# Task statement
Check every line below for the string "price". Copy the ones that have it.

# Provided records

# # # # #

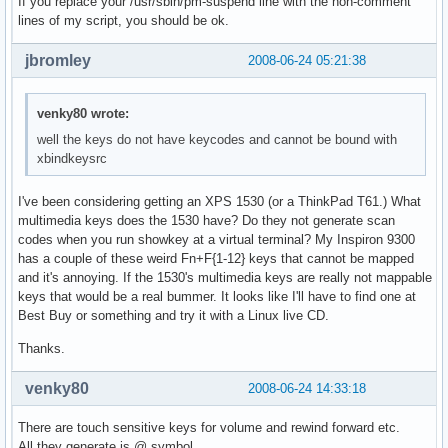
If you replace your /usr/sbin/pm-suspend line with the non-comment
lines of my script, you should be ok.
jbromley
2008-06-24 05:21:38
venky80 wrote:
well the keys do not have keycodes and cannot be bound with
xbindkeysrc
I've been considering getting an XPS 1530 (or a ThinkPad T61.) What
multimedia keys does the 1530 have? Do they not generate scan
codes when you run showkey at a virtual terminal? My Inspiron 9300
has a couple of these weird Fn+F{1-12} keys that cannot be mapped
and it's annoying. If the 1530's multimedia keys are really not mappable
keys that would be a real bummer. It looks like I'll have to find one at
Best Buy or something and try it with a Linux live CD.
Thanks.
venky80
2008-06-24 14:33:18
There are touch sensitive keys for volume and rewind forward etc.
All they generate is @ symbol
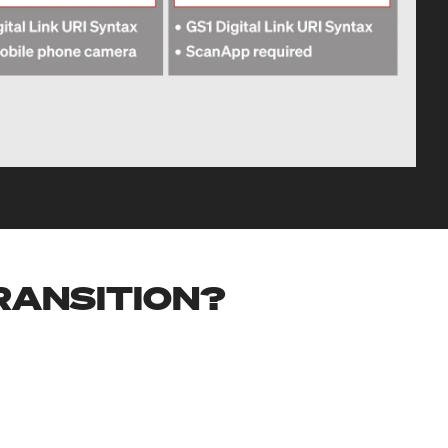
TRANSITION?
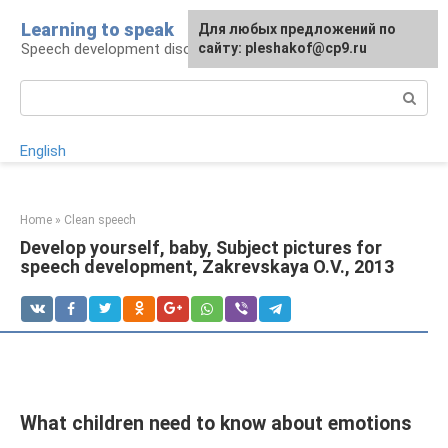
Skip
Learning to speak
For any suggestions regarding
Для любых предложений по
to
Speech development disorders
the site:
сайту: pleshakof@cp9.ru
[email protected]
content
Search:
English
Home
»
Clean speech
Develop yourself, baby, Subject pictures for
speech development, Zakrevskaya O.V., 2013
What children need to know about emotions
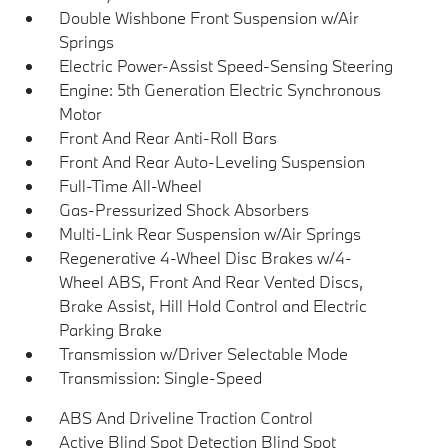
Double Wishbone Front Suspension w/Air
Springs
Electric Power-Assist Speed-Sensing Steering
Engine: 5th Generation Electric Synchronous
Motor
Front And Rear Anti-Roll Bars
Front And Rear Auto-Leveling Suspension
Full-Time All-Wheel
Gas-Pressurized Shock Absorbers
Multi-Link Rear Suspension w/Air Springs
Regenerative 4-Wheel Disc Brakes w/4-
Wheel ABS, Front And Rear Vented Discs,
Brake Assist, Hill Hold Control and Electric
Parking Brake
Transmission w/Driver Selectable Mode
Transmission: Single-Speed
ABS And Driveline Traction Control
Active Blind Spot Detection Blind Spot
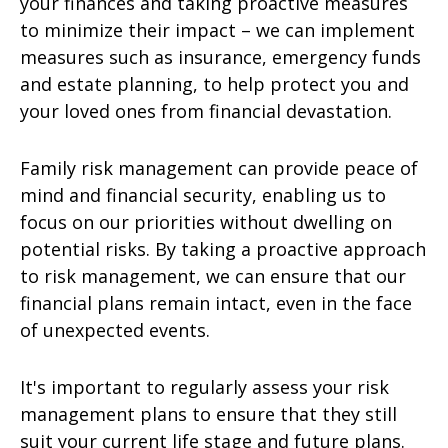
your finances and taking proactive measures
to minimize their impact – we can implement
measures such as insurance, emergency funds
and estate planning, to help protect you and
your loved ones from financial devastation.
Family risk management can provide peace of
mind and financial security, enabling us to
focus on our priorities without dwelling on
potential risks. By taking a proactive approach
to risk management, we can ensure that our
financial plans remain intact, even in the face
of unexpected events.
It's important to regularly assess your risk
management plans to ensure that they still
suit your current life stage and future plans.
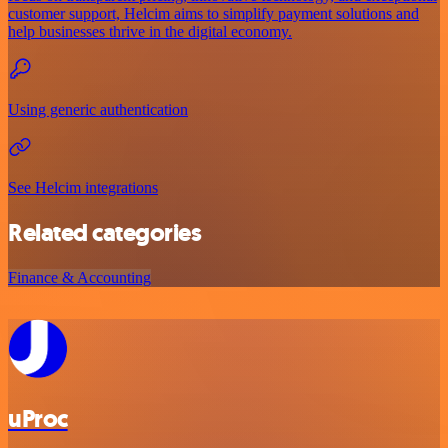
customer support, Helcim aims to simplify payment solutions and
help businesses thrive in the digital economy.
Using generic authentication
See Helcim integrations
Related categories
Finance & Accounting
uProc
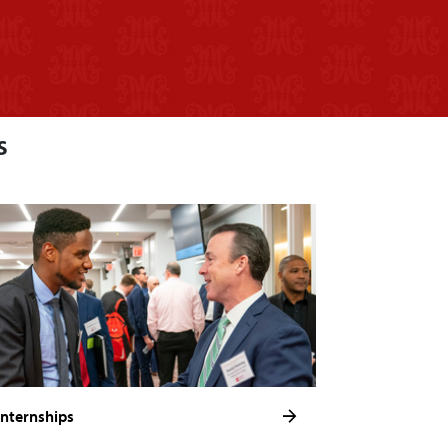
s
Internships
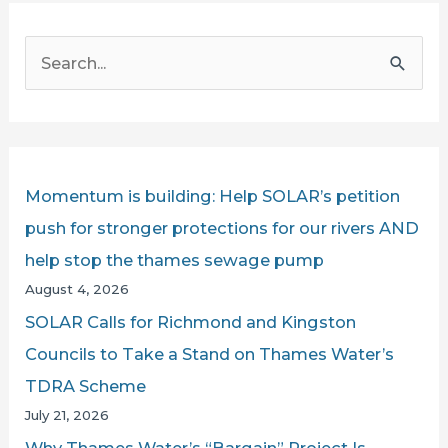
S
e
a
r
c
Momentum is building: Help SOLAR’s petition
h
push for stronger protections for our rivers AND
f
help stop the thames sewage pump
o
August 4, 2026
r
SOLAR Calls for Richmond and Kingston
:
Councils to Take a Stand on Thames Water’s
TDRA Scheme
July 21, 2026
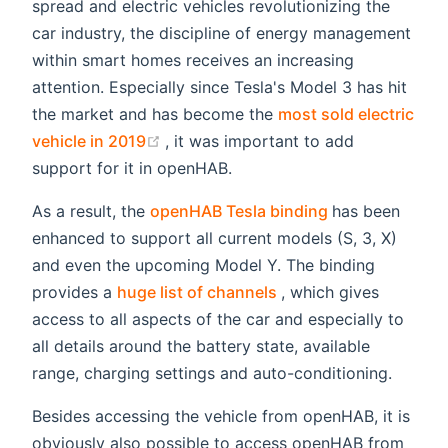
spread and electric vehicles revolutionizing the
car industry, the discipline of energy management
within smart homes receives an increasing
attention. Especially since Tesla's Model 3 has hit
the market and has become the
most sold electric
(opens new window)
vehicle in 2019
, it was important to add
support for it in openHAB.
(opens new wi
As a result, the
openHAB Tesla binding
has been
enhanced to support all current models (S, 3, X)
and even the upcoming Model Y. The binding
(opens new window)
provides a
huge list of channels
, which gives
access to all aspects of the car and especially to
all details around the battery state, available
range, charging settings and auto-conditioning.
Besides accessing the vehicle from openHAB, it is
obviously also possible to access openHAB from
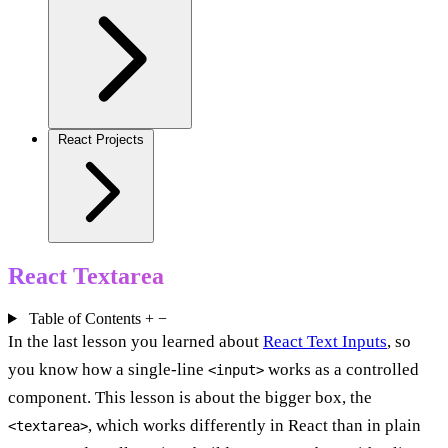
React Projects
React Textarea
Table of Contents
+
−
In the last lesson you learned about
React Text Inputs
, so
you know how a single-line
works as a controlled
<input>
component. This lesson is about the bigger box, the
, which works differently in React than in plain
<textarea>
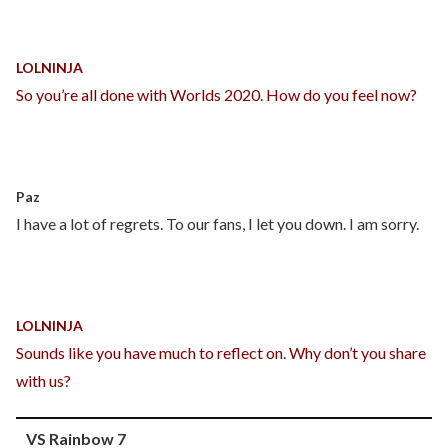
LOLNINJA
So you’re all done with Worlds 2020. How do you feel now?
Paz
I have a lot of regrets. To our fans, I let you down. I am sorry.
LOLNINJA
Sounds like you have much to reflect on. Why don’t you share
with us?
VS Rainbow 7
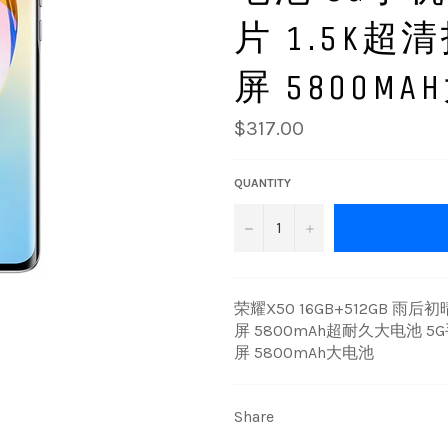
片 1.5K
屏 5800M
Regular
$317.00
price
QUANTITY
−
+
荣耀X50 16GB+512GB 雨
屏 5800mAh超耐久大电池 
屏 5800mAh大电池
Share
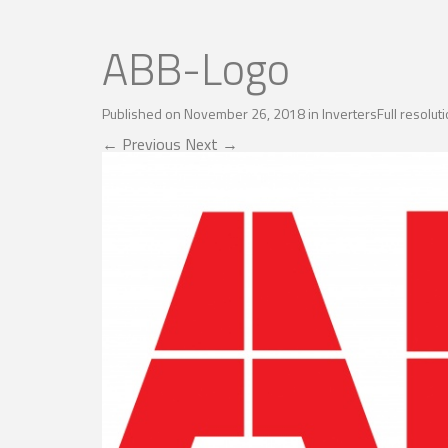
ABB-Logo
Published on
November 26, 2018
in
Inverters
Full resolu
←
Previous
Next
→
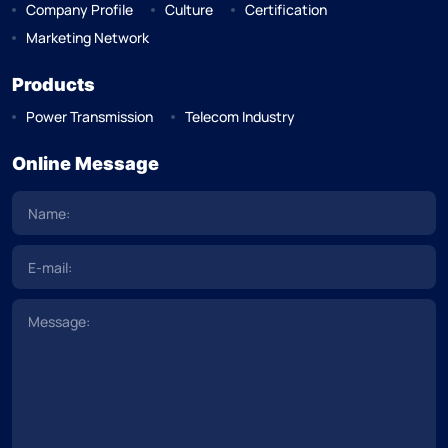
Company Profile
Culture
Certification
Marketing Network
Products
Power Transmission
Telecom Industry
Online Message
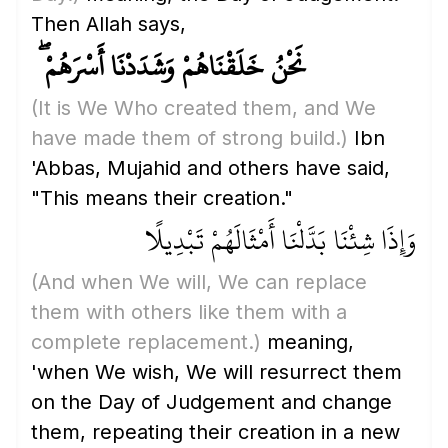
Then Allah says,
نَحْنُ خَلَقْنَاهُمْ وَشَدَدْنَا أَسْرَهُمْ ۖ
(It is We Who created them, and We
have made them of strong build.)
Ibn
'Abbas, Mujahid and others have said,
"This means their creation."
وَإِذَا شِئْنَا بَدَّلْنَا أَمْثَالَهُمْ تَبْدِيلًا
(And when We will, We can replace
them with others like them with a
complete replacement.)
meaning,
'when We wish, We will resurrect them
on the Day of Judgement and change
them, repeating their creation in a new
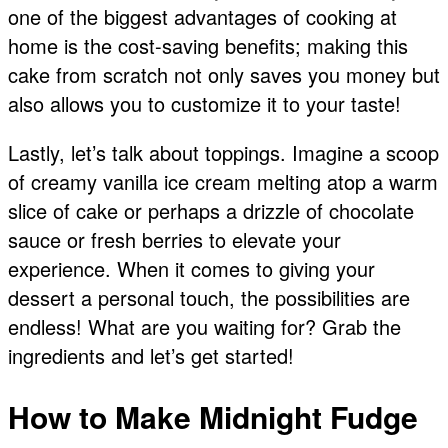
one of the biggest advantages of cooking at
home is the cost-saving benefits; making this
cake from scratch not only saves you money but
also allows you to customize it to your taste!
Lastly, let’s talk about toppings. Imagine a scoop
of creamy vanilla ice cream melting atop a warm
slice of cake or perhaps a drizzle of chocolate
sauce or fresh berries to elevate your
experience. When it comes to giving your
dessert a personal touch, the possibilities are
endless! What are you waiting for? Grab the
ingredients and let’s get started!
How to Make Midnight Fudge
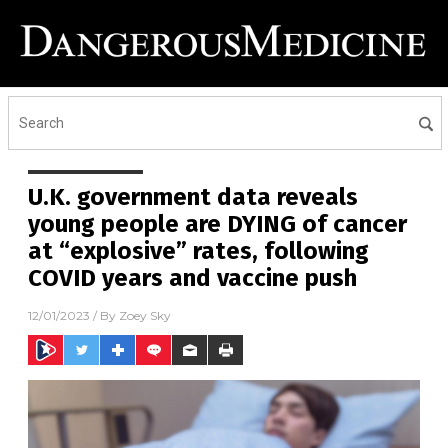
U.K. government data reveals
young people are DYING of cancer
at “explosive” rates, following
COVID years and vaccine push
12/01/2023
/ By
Zoey Sky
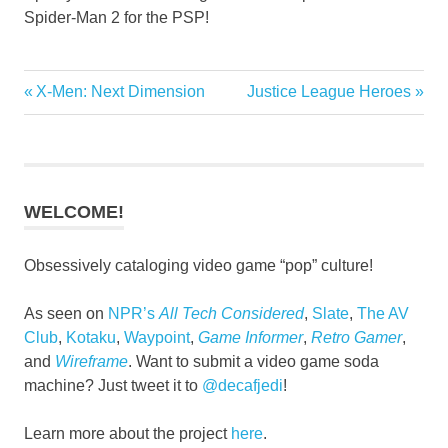
Spider-Man 2 for the PSP!
Previous
Next
X-Men: Next Dimension
Justice League Heroes
Post
Post:
Post:
navigation
WELCOME!
Obsessively cataloging video game “pop” culture!
As seen on
NPR’s
All Tech Considered
,
Slate
,
The AV
Club
,
Kotaku
,
Waypoint
,
Game Informer
,
Retro Gamer
,
and
Wireframe
. Want to submit a video game soda
machine? Just tweet it to
@decafjedi
!
Learn more about the project
here
.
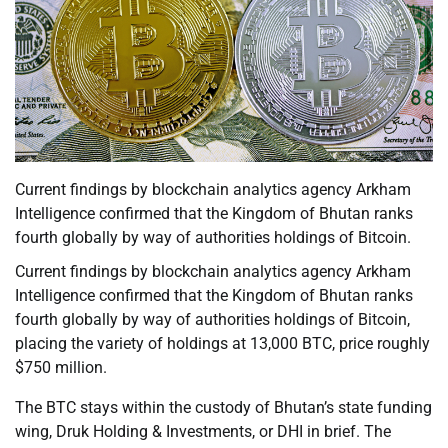
Current findings by blockchain analytics agency Arkham
Intelligence confirmed that the Kingdom of Bhutan ranks
fourth globally by way of authorities holdings of Bitcoin.
Current findings by blockchain analytics agency Arkham
Intelligence confirmed that the Kingdom of Bhutan ranks
fourth globally by way of authorities holdings of Bitcoin,
placing the variety of holdings at 13,000 BTC, price roughly
$750 million.
The BTC stays within the custody of Bhutan’s state funding
wing, Druk Holding & Investments, or DHI in brief. The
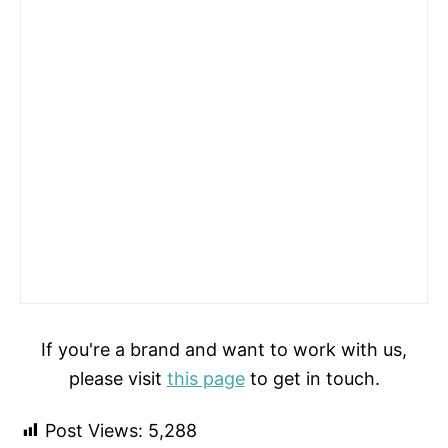
If you're a brand and want to work with us,
please visit
this page
to get in touch.
Post Views:
5,288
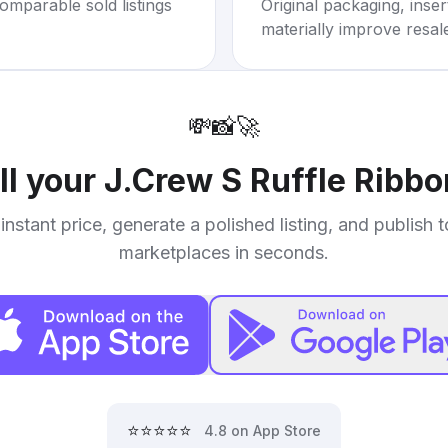
omparable sold listings
Original packaging, inse
materially improve resal
💸
📸
🚀
ll your
J.Crew S Ruffle Ribb
instant price, generate a polished listing, and publish 
marketplaces in seconds.
⭐⭐⭐⭐⭐
4.8 on App Store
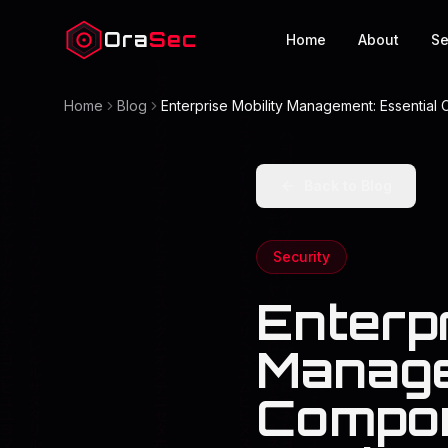
Ora
Sec
Home
About
Se
Home
Blog
Enterprise Mobility Management: Essential
Back to Blog
Security
Enterpr
Manage
Compon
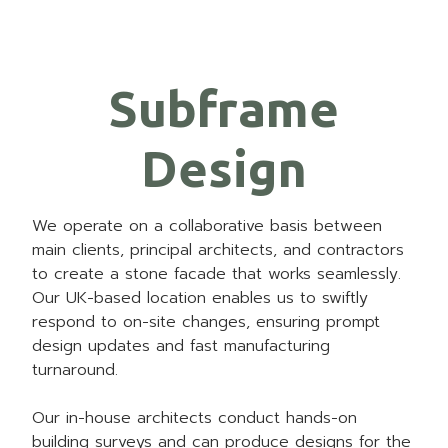
Subframe
Design
We operate on a collaborative basis between
main clients, principal architects, and contractors
to create a stone facade that works seamlessly.
Our UK-based location enables us to swiftly
respond to on-site changes, ensuring prompt
design updates and fast manufacturing
turnaround.
Our in-house architects conduct hands-on
building surveys and can produce designs for the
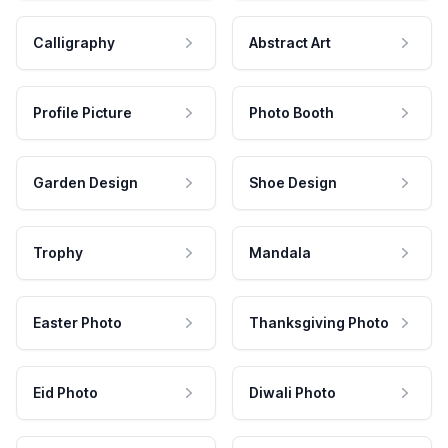
Calligraphy
Abstract Art
Profile Picture
Photo Booth
Garden Design
Shoe Design
Trophy
Mandala
Easter Photo
Thanksgiving Photo
Eid Photo
Diwali Photo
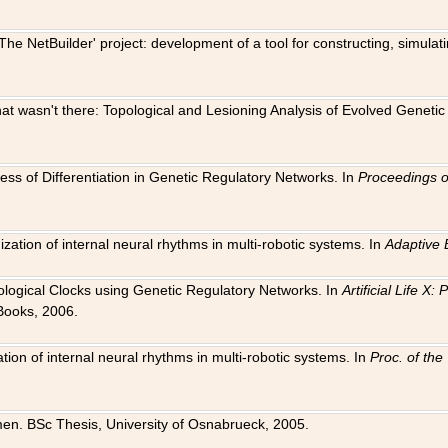
The NetBuilder' project: development of a tool for constructing, simula
 that wasn't there: Topological and Lesioning Analysis of Evolved Genet
ness of Differentiation in Genetic Regulatory Networks. In
Proceedings o
ation of internal neural rhythms in multi-robotic systems. In
Adaptive 
Biological Clocks using Genetic Regulatory Networks. In
Artificial Life X
Books, 2006.
on of internal neural rhythms in multi-robotic systems. In
Proc. of th
en. BSc Thesis, University of Osnabrueck, 2005.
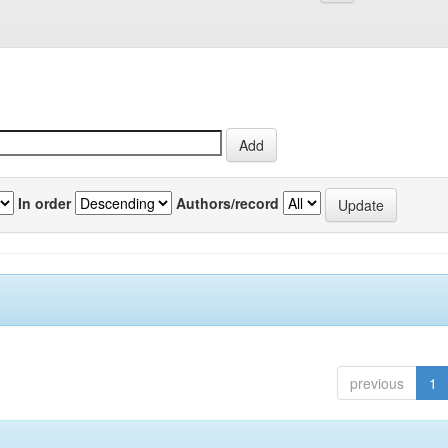
In order
Authors/record
previous
1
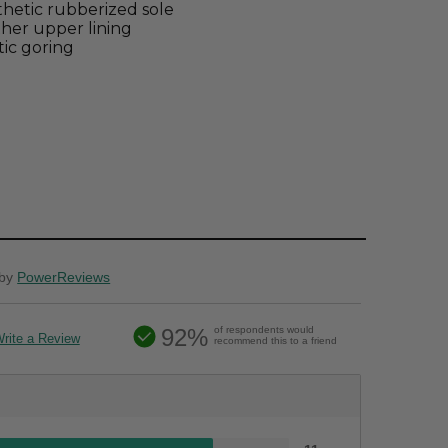
hetic rubberized sole
her upper lining
tic goring
by
PowerReviews
92%
of respondents would
rite a Review
recommend this to a friend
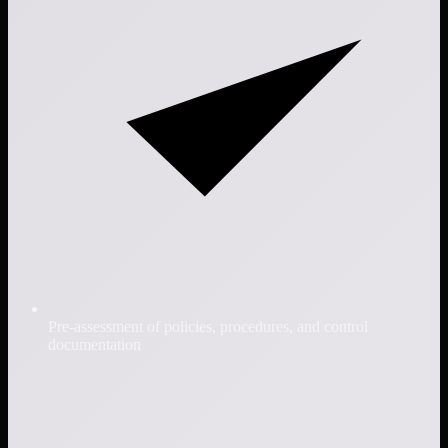
Pre-assessment of policies, procedures, and control
documentation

# # # # #

# Task response
price
placing the variety of holdings at 13,000 BTC, price roughly
instant price, generate a polished listing, and publish 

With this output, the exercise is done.